Next: References

(In procedings of the Sixth Workshop on the Use of Parallel Processors in Meteorology, European Center for Medium Range Weather Forecasting, Reading, U.K., November 21-25, 1994.) Compressed postscript version.

Look here for additional information about the parallel implementation of MM5.


PARALLEL IMPLEMENTATION, VALIDATION, AND
PERFORMANCE OF MM5
J. Michalakes, T. Canfield, R. Nanjundiah, and S. Hammond
Mathematics and Computer Science Division,
Argonne National Laboratory,
9700 S. Cass Ave., Argonne, Illinois 60439, U.S.A.

G. Grell
NOAA Forecast Systems Laboratory,
325 Broadway, Boulder, Colorado 80303, U.S.A.

Abstract:

We describe a parallel implementation of the nonhydrostatic version of the Penn State/NCAR Mesoscale Model, MM5, that includes nesting capabilities. This version of the model can run on many different massively parallel computers (including a cluster of workstations). The model has been implemented and run on the IBM SP and Intel multiprocessors using a columnwise decomposition that supports irregularly shaped allocations of the problem to processors. This stategy will facilitate dynamic load balancing for improved parallel efficiency and promotes a modular design that simplifies the nesting problem. All data communication for finite differencing, inter-domain exchange of data, and I/O is encapsulated within a parallel library, RSL. Hence, there are no sends or receives in the parallel model itself. The library is generalizable to other, similar finite difference approximation codes. The code is validated by comparing the rate of growth in error between the sequential and parallel models with the error growth rate when the sequential model input is perturbed to simulate floating point rounding error. Series of runs on increasing numbers of parallel processors demonstrate that the parallel implementation is efficient and scalable to large numbers of processors.

1. Introduction

[1]This work was supported by the Applied Mathematical Sciences subprogram of the Office of Scientific Computing, U.S. Department of Energy, under Contract W-31-109-Eng-38. Corresponding author: John Michalakes, MCS Division, Argonne National Laboratory, Argonne, Illinois 60439, U.S.A. Email: michalak@mcs.anl.gov.

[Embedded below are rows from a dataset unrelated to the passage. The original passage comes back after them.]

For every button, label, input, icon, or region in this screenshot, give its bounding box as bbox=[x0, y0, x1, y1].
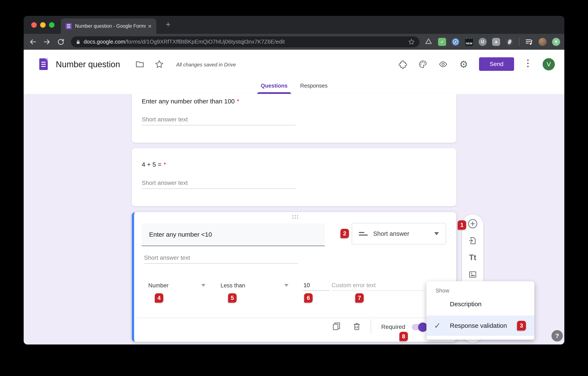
question-card[interactable]: 4 + 5 =* Short answer text bbox=[132, 148, 456, 206]
question-type-dropdown[interactable]: Short answer bbox=[352, 223, 446, 244]
browser-toolbar: docs.google.com/forms/d/1Og9XRfTXffBtBKp… bbox=[24, 34, 564, 50]
short-answer-placeholder: Short answer text bbox=[142, 115, 295, 125]
extensions-area: ✓ NEW U a bbox=[425, 38, 560, 46]
toggle-thumb[interactable] bbox=[418, 322, 428, 332]
reload-icon[interactable] bbox=[57, 38, 65, 46]
required-asterisk: * bbox=[237, 98, 239, 105]
drive-extension-icon[interactable] bbox=[425, 38, 432, 46]
active-tab-underline bbox=[257, 92, 291, 94]
star-icon[interactable] bbox=[155, 60, 164, 69]
required-asterisk: * bbox=[163, 161, 166, 168]
drag-handle-icon[interactable] bbox=[292, 215, 298, 219]
addons-puzzle-icon[interactable] bbox=[398, 60, 407, 69]
account-avatar[interactable]: V bbox=[543, 58, 555, 70]
chevron-down-icon[interactable] bbox=[284, 284, 289, 287]
lock-icon bbox=[76, 39, 81, 45]
chevron-down-icon bbox=[434, 232, 439, 235]
minimize-window-button[interactable] bbox=[40, 22, 46, 28]
menu-item-response-validation[interactable]: ✓ Response validation 3 bbox=[426, 316, 534, 336]
window-controls bbox=[31, 22, 54, 28]
forward-icon[interactable] bbox=[43, 38, 51, 46]
back-icon[interactable] bbox=[29, 38, 37, 46]
google-forms-app: Number question All changes saved in Dri… bbox=[24, 50, 564, 344]
tab-responses[interactable]: Responses bbox=[296, 79, 332, 94]
url-path: /forms/d/1Og9XRfTXffBtBKpEmQiO7hlUj06tys… bbox=[125, 38, 285, 45]
tab-close-icon[interactable]: × bbox=[148, 23, 152, 29]
toolbar-separator bbox=[519, 38, 520, 46]
compass-extension-icon[interactable] bbox=[452, 38, 460, 46]
callout-badge-1: 1 bbox=[458, 220, 466, 230]
preview-eye-icon[interactable] bbox=[439, 60, 448, 69]
moon-extension-icon[interactable] bbox=[506, 38, 514, 46]
question-title-input[interactable] bbox=[142, 223, 325, 246]
validation-condition-dropdown[interactable]: Less than bbox=[220, 280, 245, 291]
mail-extension-icon[interactable]: ✓ bbox=[438, 38, 446, 46]
validation-kind-dropdown[interactable]: Number bbox=[148, 280, 168, 291]
short-answer-placeholder: Short answer text bbox=[142, 179, 295, 189]
chevron-down-icon[interactable] bbox=[201, 284, 206, 287]
move-to-folder-icon[interactable] bbox=[135, 60, 145, 69]
send-button[interactable]: Send bbox=[479, 57, 514, 71]
form-tabs: Questions Responses bbox=[24, 79, 564, 94]
zoom-window-button[interactable] bbox=[49, 22, 54, 28]
form-title[interactable]: Number question bbox=[56, 50, 120, 79]
callout-badge-5: 5 bbox=[228, 293, 237, 303]
question-card[interactable]: Enter any number other than 100* Short a… bbox=[132, 94, 456, 143]
tab-title: Number question - Google Forms bbox=[75, 23, 146, 29]
u-extension-icon[interactable]: U bbox=[479, 38, 487, 46]
new-extension-icon[interactable]: NEW bbox=[465, 38, 473, 46]
callout-badge-2: 2 bbox=[340, 229, 349, 238]
callout-badge-8: 8 bbox=[399, 332, 408, 341]
duplicate-icon[interactable] bbox=[332, 322, 341, 331]
address-bar[interactable]: docs.google.com/forms/d/1Og9XRfTXffBtBKp… bbox=[71, 36, 420, 47]
import-questions-icon[interactable] bbox=[468, 236, 477, 245]
add-question-icon[interactable] bbox=[468, 219, 478, 229]
add-title-text-icon[interactable]: Tt bbox=[468, 253, 478, 262]
show-menu: Show Description ✓ Response validation 3 bbox=[426, 281, 534, 340]
browser-tab[interactable]: Number question - Google Forms × bbox=[61, 18, 156, 34]
url-host: docs.google.com bbox=[84, 38, 125, 45]
forms-doc-icon[interactable] bbox=[39, 58, 48, 70]
tab-strip: Number question - Google Forms × + bbox=[24, 16, 564, 34]
card-divider bbox=[137, 318, 451, 318]
callout-badge-3: 3 bbox=[517, 321, 526, 331]
update-extension-icon[interactable] bbox=[552, 38, 560, 46]
callout-badge-4: 4 bbox=[155, 293, 163, 303]
question-title: Enter any number other than 100* bbox=[142, 98, 239, 105]
chat-extension-icon[interactable]: a bbox=[492, 38, 500, 46]
tab-questions[interactable]: Questions bbox=[256, 79, 292, 94]
short-answer-placeholder: Short answer text bbox=[144, 254, 298, 264]
form-canvas: Enter any number other than 100* Short a… bbox=[24, 94, 564, 344]
add-image-icon[interactable] bbox=[468, 270, 477, 279]
short-answer-type-icon bbox=[359, 232, 368, 236]
required-label: Required bbox=[381, 321, 405, 332]
check-icon: ✓ bbox=[434, 316, 441, 336]
delete-trash-icon[interactable] bbox=[352, 322, 361, 331]
form-header: Number question All changes saved in Dri… bbox=[24, 50, 564, 79]
custom-error-text-input[interactable] bbox=[332, 280, 425, 291]
question-type-label: Short answer bbox=[373, 230, 409, 237]
saved-status: All changes saved in Drive bbox=[176, 50, 236, 80]
profile-avatar[interactable] bbox=[539, 38, 546, 46]
help-button[interactable]: ? bbox=[551, 330, 563, 342]
forms-favicon-icon bbox=[65, 23, 72, 29]
required-toggle[interactable] bbox=[412, 324, 427, 330]
playlist-extension-icon[interactable] bbox=[525, 38, 533, 46]
show-menu-header: Show bbox=[436, 286, 449, 295]
close-window-button[interactable] bbox=[31, 22, 37, 28]
bookmark-star-icon[interactable] bbox=[408, 38, 415, 45]
browser-window: Number question - Google Forms × + docs.… bbox=[24, 16, 564, 344]
validation-value-input[interactable] bbox=[304, 280, 330, 291]
theme-palette-icon[interactable] bbox=[418, 60, 428, 69]
selected-question-card[interactable]: 2 Short answer Short answer text Number … bbox=[132, 212, 456, 342]
callout-badge-6: 6 bbox=[304, 293, 313, 303]
new-tab-button[interactable]: + bbox=[163, 20, 173, 29]
menu-item-description[interactable]: Description bbox=[450, 296, 482, 312]
more-options-kebab-icon[interactable] bbox=[527, 59, 529, 67]
actions-separator bbox=[371, 319, 371, 334]
callout-badge-7: 7 bbox=[355, 293, 364, 303]
settings-gear-icon[interactable]: ⚙ bbox=[459, 60, 468, 69]
question-title: 4 + 5 =* bbox=[142, 161, 166, 168]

Computer simulation for weather forecasting is computationally demanding, especially at very fine resolutions and over very large domains. Massively parallel processors and networks of high-performance RISC-based workstations are a cost-effective and scalable alternative to vector/shared-memory supercomputing technology for weather forecasting. This paper describes the distributed-memory parallel implementation of the Fifth-Generation Penn State/NCAR Mesoscale Model (MM5) for use as a real time weather forecasting system for the United States Air Force. We first discuss requirements for the model and modeling system. Next, we describe the approach to implement the parallel model. This approach employs RSL, a parallel library package designed to hide low-level details of the parallel implementation and that is tailored to regular-grid finite-difference codes with mesh refinement. The parallelized model is validated with respect to the source model by comparing model output data plots and by measuring error growth rates in the source and parallel models. Performance results obtained running the parallel model on an IBM Scalable POWERparallel system are presented.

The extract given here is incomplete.